* _Exercise details_:
Use the entries below and reproduce exactly the lines from the one containing "Czekoladowym Mv 101 1000G" down to the one containing "ul. Spacerowa 18, 80-330", both of them included.

**** Data to process ****

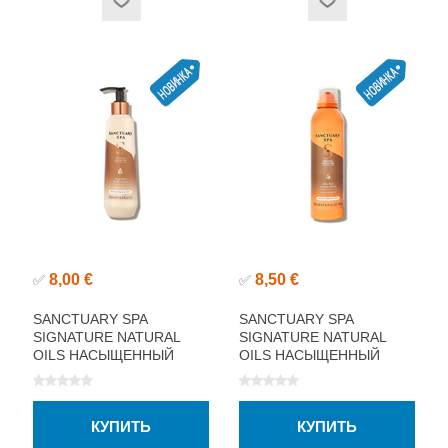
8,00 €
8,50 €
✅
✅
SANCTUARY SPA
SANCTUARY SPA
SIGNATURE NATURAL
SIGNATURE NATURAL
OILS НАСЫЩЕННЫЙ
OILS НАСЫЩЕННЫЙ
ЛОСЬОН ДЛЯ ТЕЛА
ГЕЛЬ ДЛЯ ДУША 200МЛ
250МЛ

****
**** Data to process ****

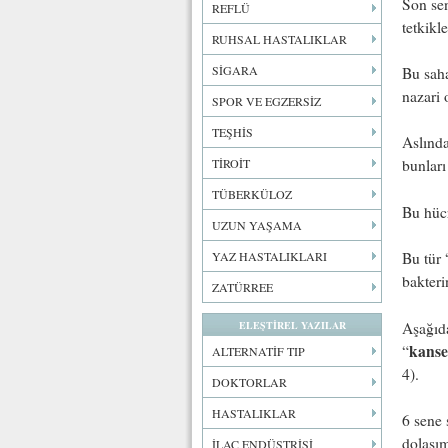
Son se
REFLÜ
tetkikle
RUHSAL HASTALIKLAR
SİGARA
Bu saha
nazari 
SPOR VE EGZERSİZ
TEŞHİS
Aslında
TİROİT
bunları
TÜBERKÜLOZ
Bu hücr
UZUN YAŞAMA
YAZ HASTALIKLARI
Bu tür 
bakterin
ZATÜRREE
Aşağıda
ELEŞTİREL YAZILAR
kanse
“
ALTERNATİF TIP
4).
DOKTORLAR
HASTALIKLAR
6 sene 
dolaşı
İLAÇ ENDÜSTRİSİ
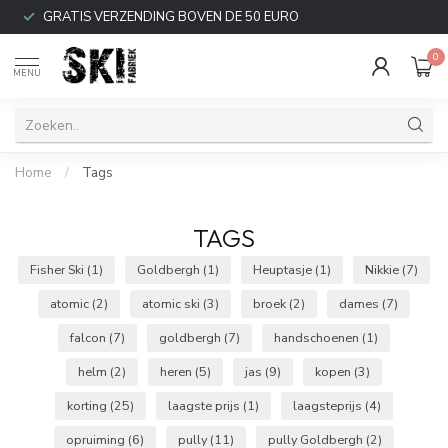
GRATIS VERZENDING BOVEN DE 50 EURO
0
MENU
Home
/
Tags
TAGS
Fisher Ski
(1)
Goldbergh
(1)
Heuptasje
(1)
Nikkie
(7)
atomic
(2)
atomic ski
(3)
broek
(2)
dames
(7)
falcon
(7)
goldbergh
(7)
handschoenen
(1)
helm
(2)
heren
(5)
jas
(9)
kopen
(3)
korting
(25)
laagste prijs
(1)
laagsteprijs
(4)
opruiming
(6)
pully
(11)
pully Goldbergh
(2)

****
**** Data to process ****

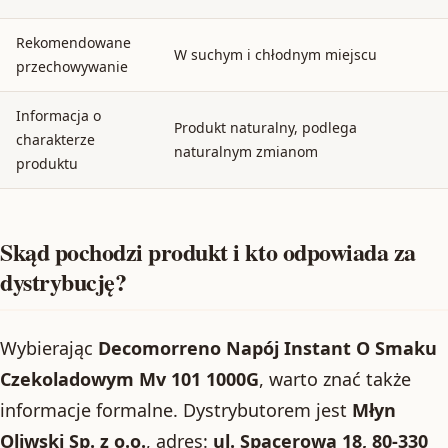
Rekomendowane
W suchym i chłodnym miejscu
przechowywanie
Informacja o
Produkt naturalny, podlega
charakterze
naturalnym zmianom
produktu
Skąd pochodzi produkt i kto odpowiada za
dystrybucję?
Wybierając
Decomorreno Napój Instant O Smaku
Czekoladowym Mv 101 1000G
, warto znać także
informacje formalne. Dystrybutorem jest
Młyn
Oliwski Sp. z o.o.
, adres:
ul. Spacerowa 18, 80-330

****

* _Solution to this task_:
Czekoladowym Mv 101 1000G
, warto znać także
informacje formalne. Dystrybutorem jest
Młyn
Oliwski Sp. z o.o.
, adres:
ul. Spacerowa 18, 80-330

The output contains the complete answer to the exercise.